Guest Column: Danielle Smith's Question Does Not Trigger The Clarity Act
Stéphane Dion
Stéphane Dion is the Diplomat in Residence at the Université de Montréal as well as a former envoy to the European Union.
The question that Alberta’s Premier, Danielle Smith, will ask Albertans on October 19 is the following:
“Should Alberta remain a province of Canada or should the Government of Alberta commence the legal process required under the Canadian Constitution to hold a binding provincial referendum on whether or not Alberta should separate from Canada?”
This is therefore a two-part question: either we stay in Canada, or we move towards a referendum on secession. In either case, the government of Alberta is committed to respecting the Canadian constitutional framework; it does not envisage unilateral secession. And in either case, nothing is required of the Government of Canada.
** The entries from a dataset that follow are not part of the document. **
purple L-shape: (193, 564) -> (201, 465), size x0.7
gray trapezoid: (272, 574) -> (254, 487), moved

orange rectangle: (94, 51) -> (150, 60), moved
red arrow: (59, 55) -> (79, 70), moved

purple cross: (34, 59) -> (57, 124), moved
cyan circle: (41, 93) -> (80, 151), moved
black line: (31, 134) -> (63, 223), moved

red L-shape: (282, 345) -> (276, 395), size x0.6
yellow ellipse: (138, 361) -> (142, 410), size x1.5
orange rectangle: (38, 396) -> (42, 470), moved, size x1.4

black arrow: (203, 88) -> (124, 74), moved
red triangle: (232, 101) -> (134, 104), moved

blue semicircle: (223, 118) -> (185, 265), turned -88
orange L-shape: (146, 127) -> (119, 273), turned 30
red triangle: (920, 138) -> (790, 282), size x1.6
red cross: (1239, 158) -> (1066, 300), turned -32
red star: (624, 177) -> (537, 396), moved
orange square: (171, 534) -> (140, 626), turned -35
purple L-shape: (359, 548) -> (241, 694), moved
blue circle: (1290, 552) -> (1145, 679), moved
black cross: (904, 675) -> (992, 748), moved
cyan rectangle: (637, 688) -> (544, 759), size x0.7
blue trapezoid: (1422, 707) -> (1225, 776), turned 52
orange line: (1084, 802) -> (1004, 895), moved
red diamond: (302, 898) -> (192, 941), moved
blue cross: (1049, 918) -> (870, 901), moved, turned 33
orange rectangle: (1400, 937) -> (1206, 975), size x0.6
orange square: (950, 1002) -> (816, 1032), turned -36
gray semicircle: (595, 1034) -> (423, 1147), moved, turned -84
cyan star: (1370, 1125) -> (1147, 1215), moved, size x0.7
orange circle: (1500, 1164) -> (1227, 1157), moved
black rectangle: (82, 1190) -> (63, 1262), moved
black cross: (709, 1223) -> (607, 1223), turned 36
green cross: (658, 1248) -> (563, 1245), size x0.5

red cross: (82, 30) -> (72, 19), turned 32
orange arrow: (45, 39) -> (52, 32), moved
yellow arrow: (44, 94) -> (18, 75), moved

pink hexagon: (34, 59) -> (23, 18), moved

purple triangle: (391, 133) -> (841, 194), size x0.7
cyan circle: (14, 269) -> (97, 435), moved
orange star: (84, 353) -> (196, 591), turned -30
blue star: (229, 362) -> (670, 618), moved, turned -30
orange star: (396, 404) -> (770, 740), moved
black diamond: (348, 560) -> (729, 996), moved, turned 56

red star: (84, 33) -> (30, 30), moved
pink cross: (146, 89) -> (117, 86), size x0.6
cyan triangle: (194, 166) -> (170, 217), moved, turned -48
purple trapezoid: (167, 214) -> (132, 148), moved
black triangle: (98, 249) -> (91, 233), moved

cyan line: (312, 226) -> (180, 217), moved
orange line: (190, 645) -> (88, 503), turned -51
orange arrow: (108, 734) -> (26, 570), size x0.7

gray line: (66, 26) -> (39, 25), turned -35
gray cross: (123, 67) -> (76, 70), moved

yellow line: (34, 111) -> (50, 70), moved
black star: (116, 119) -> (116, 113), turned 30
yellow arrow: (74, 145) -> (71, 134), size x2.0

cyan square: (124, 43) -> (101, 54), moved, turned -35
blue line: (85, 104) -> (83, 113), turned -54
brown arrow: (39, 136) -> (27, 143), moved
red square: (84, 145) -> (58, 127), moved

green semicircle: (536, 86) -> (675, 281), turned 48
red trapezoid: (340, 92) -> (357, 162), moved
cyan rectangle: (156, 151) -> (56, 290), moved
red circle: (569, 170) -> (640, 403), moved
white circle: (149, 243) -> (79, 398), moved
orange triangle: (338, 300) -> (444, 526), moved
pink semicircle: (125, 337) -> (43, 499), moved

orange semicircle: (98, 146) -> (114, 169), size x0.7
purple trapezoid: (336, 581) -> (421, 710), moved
The House of Commons will not have to ask itself whether it should authorize the Government of Canada to participate in negotiations aimed at extinguishing its constitutional responsibilities towards Albertans and depriving other Canadians of the right to be in their country in Alberta.
It is only if a second referendum were held, which would be on secession, that the House of Commons would have to rule on the clarity of the question, then, if applicable, on the clarity of the majority, and finally, in the event of a separation agreement between the governments, on the constitutional amendment that would legally confirm this agreement. Parliament would notably have to assess the distribution of assets and liabilities, any changes to the province’s borders, the rights, interests, and territorial claims of the Indigenous peoples of Canada, and the protection of minority rights.
The 1980 Quebec referendum also planned a process involving two referendums: the first on a mandate to negotiate and the second on the result of that negotiation. The difference with the Alberta process is that from the very first referendum in Quebec, a Yes vote would have led to a call on the Government of Canada to negotiate what the Quebec government called sovereignty-association.
Prime Minister Pierre Elliott Trudeau and his federal government of the day had made it clear that there would be no such negotiations and that a Yes would lead to a deadlock. This message would have resonated even more if the Clarity Act had existed at the time, since from the outset, the House of Commons would have declared that there would be no negotiation based on such a question.
A secession is not negotiated to find out if, by chance, it is wanted. It is only negotiated because the population has affirmed it is wanted. The Supreme Court mentions in the decision leading to the Clarity Act the phrases ‘clear expression’ and ‘no longer wish to remain in Canada’. The only way to know if a population no longer wish to remain in Canada is to ask them.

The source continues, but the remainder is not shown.